Nanomaterial Transformation and Association with Fresh and Freeze-Dried Wastewater Activated Sludge: Implications for Testing Protocol and Environmental Fate

• Published in: Environmental science & technology Vol. 46; no. 13; pp. 7046 - 7053
• Main Authors: Kiser, Mehlika A, Ladner, David A, Hristovski, Kiril D, Westerhoff, Paul K
• Format: Journal Article
• Language: English
• Published: Washington, DC American Chemical Society 03.07.2012
• Subjects: Adsorption; Applied sciences; Biodegradation, Environmental; Biological and medical sciences; Biological treatment of waters; Biotechnology; Environment and pollution; Exact sciences and technology; Freeze Drying; Fundamental and applied biological sciences. Psychology; General purification processes; Industrial applications and implications. Economical aspects; Nanomaterials; Nanoparticles; Nanostructures - chemistry; Pollutants; Pollution; Sewage - microbiology; Sludge; Surface-Active Agents - chemistry; Test methods; Waste Disposal, Fluid - methods; Wastewaters; Water Pollutants, Chemical - isolation & purification; Water Pollutants, Chemical - metabolism; Water pollution; Water Purification - methods; Water treatment; Water treatment and pollution; Water treatment plants; United States; North America; America; United States > US; Performance evaluation; Activated sludge; Emerging contaminant; Pollutant behavior; Environment impact; Waste water purification; Waste water discharge; Nanostructured materials; Nanotechnology; Biological purification
• ISSN: 0013-936X; 1520-5851
• DOI: 10.1021/es300339x

Engineered nanomaterials (ENMs) are an emerging class of contaminants entering wastewater treatment plants (WWTPs), and standardized testing protocols are needed by industry and regulators to assess the potential removal of ENMs during wastewater treatment.
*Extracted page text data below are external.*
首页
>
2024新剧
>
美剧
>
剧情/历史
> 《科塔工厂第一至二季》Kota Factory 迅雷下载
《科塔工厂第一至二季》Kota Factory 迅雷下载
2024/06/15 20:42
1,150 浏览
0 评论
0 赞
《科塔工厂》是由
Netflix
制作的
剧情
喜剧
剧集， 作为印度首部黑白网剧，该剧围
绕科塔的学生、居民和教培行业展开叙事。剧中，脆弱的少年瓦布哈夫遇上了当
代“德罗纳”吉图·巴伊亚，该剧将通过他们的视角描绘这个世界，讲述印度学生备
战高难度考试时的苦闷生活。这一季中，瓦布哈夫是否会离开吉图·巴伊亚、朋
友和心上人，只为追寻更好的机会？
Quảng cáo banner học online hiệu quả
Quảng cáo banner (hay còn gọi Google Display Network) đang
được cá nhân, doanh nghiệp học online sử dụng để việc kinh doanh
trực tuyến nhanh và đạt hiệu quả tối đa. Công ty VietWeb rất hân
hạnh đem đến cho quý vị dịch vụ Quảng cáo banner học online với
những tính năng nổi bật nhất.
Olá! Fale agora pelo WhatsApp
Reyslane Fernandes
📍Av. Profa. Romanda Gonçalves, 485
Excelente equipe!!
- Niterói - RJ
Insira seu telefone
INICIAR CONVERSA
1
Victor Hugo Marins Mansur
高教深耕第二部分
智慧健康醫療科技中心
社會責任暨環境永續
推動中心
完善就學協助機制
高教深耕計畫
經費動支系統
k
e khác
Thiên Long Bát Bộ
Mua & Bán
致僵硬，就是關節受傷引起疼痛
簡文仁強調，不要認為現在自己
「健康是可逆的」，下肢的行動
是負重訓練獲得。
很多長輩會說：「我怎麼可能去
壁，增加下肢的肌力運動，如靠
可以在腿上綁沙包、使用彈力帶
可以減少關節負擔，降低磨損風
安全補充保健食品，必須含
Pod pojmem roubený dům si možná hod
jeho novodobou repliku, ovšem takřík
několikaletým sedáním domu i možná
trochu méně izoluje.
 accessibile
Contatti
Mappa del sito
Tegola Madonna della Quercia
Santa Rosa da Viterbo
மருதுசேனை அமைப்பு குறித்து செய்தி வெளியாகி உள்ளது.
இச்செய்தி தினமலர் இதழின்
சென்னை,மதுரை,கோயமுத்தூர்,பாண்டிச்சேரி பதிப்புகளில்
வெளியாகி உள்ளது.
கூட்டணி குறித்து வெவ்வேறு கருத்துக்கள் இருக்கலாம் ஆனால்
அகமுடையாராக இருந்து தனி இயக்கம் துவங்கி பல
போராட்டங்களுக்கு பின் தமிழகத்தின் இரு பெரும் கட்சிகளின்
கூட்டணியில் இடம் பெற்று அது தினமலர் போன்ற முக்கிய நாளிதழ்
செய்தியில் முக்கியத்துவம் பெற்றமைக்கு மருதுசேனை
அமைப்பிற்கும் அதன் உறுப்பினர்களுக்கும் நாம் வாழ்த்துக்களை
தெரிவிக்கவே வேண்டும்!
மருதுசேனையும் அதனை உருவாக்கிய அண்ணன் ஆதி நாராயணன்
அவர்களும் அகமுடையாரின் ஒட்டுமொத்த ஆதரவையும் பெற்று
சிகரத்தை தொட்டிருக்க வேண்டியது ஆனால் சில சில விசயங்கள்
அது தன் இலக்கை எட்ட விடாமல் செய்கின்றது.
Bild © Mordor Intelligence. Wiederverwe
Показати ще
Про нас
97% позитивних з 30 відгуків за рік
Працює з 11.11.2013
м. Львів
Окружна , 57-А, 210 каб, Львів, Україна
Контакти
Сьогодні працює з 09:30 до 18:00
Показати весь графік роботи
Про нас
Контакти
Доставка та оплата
A United States Environmental Protection Agency (USEPA) standard method (OPPTS 835.1110) for estimating soluble pollutant removal during wastewater treatment using freeze-dried, heat-treated (FDH) activated sludge (AS) has been recently proposed for predicting ENM fate in WWTPs. This study is the first to evaluate the use of FDH AS in batch experiments for quantifying ENM removal from wastewater. While soluble pollutants sorbed equally to fresh and FDH AS, fullerene, silver, gold, and polystyrene nanoparticles’ removals with FDH AS were approximately 60–100% less than their removals with fresh AS. Unlike fresh AS, FDH AS had a high concentration of proteins and other soluble organics in the liquid phase, an indication of bacterial membrane disintegration due to freeze-drying and heat exposure. This cellular matter stabilized ENMs such that they were poorly removed by FDH AS. Therefore, FDH AS is not a suitable sorbent for estimating nanoparticle removal in WWTPs, whereas fresh AS has been shown to reasonably predict full-scale performance for titanium removal. This study indicates that natural or engineered processes (e.g., anaerobic digestion, biosolids decomposition in soils) that result in cellular degradation and matrices rich in surfactant-like materials (natural organic matter, proteins, phospholipids, etc.) may transform nanoparticle surfaces and significantly alter their fate in the environment.